One of the largest concerns I have with things like the NSA listening and reading everything I do is that they would share that information without clearly establishing its legitimate source.
The receiver of such information would need to have a plausible back story for how they came in to this information and that what “parallel construction” is.
Remember back in grade school when your friend Dave “accidentally” overheard a secret that Jane was going to kiss Tommy on the playground under the slide during the next recess? No Big Deal, except that just yesterday Jane had promised to marry you after you both graduated 5th grade.
Of course, this was a secret and Dave made you promise not to tell anyone. But you also couldn’t Tommy intervene with your plan to marry Jane.

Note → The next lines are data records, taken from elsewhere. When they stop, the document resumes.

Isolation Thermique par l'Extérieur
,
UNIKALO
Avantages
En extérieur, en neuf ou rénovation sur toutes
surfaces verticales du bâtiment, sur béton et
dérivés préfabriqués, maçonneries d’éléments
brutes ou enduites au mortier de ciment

What’s a first grader to do?
No problem, you’ll just “happen” to be playing with your trucks under the slide during next recess, “the sand under there perfectly recreates the muck most front loaders excavate during mining operations,” you’ll tell Jane.

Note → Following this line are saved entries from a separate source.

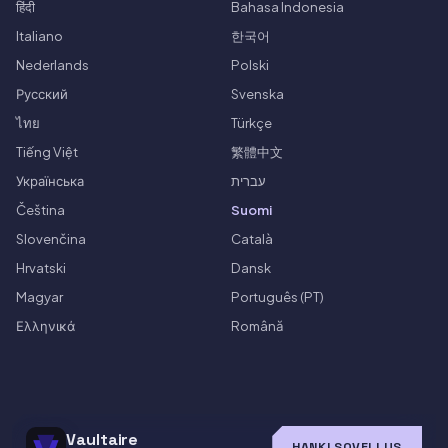
हिंदी
Bahasa Indonesia
Italiano
한국어
Nederlands
Polski
Русский
Svenska
ไทย
Türkçe
Tiếng Việt
繁體中文
Українська
עברית
Čeština
Suomi
Slovenčina
Català
Hrvatski
Dansk
Magyar
Português (PT)
Ελληνικά
Română
Vaultaire
HANKI SOVELLUS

Then you “suddenly” notice Tommy and with an inquisitive look on your face (that you spent all of lunch practicing), you cock your head to the side and ask, “what are you and Tommy doing here?”
Jane drops Tommys hand: busted.
But now parallel construction is happening for real:
A secretive U.S. Drug Enforcement Administration unit is funneling information from intelligence intercepts, wiretaps, informants and a massive database of telephone records to authorities across the nation to help them launch criminal investigations of Americans.
Although these cases rarely involve national security issues, documents reviewed by Reuters show that law enforcement agents have been directed to conceal how such investigations truly begin – not only from defense lawyers but also sometimes from prosecutors and judges.
The undated documents show that federal agents are trained to “recreate” the investigative trail to effectively cover up where the information originated, a practice that some experts say violates a defendant’s Constitutional right to a fair trial. If defendants don’t know how an investigation began, they cannot know to ask to review potential sources of exculpatory evidence – information that could reveal entrapment, mistakes or biased witnesses.
In the past, the mere fact that parallel construction occurs from secretive places no one talks about would likely be quashed by the “states secret” privilege. Fortunately, it appears that judges may be having second thoughts about allowing the government to indiscriminately exercise the “states secret” privilege as evident in Judge White’s ruling1 on the motion for partial summary judgment in Jewel v. NSA:
From www.eff.org:
In the ruling, Judge Jeffrey White of the Northern District of California federal court agreed with EFF that the very subject matter of the lawsuit is not a state secret, and any properly classified details can be litigated under the procedures of the Foreign Intelligence Surveillance Act (FISA).
Unfortunately, the NSA are likely collecting everything, contents word for word, everything of every domestic communication in this country, including content from Supreme Court Justices:
0The NSA were targeting individuals. In that case, they were judges like the Supreme Court. I held in my hand Judge Alito’s targeting information for his phones and his staff and his family.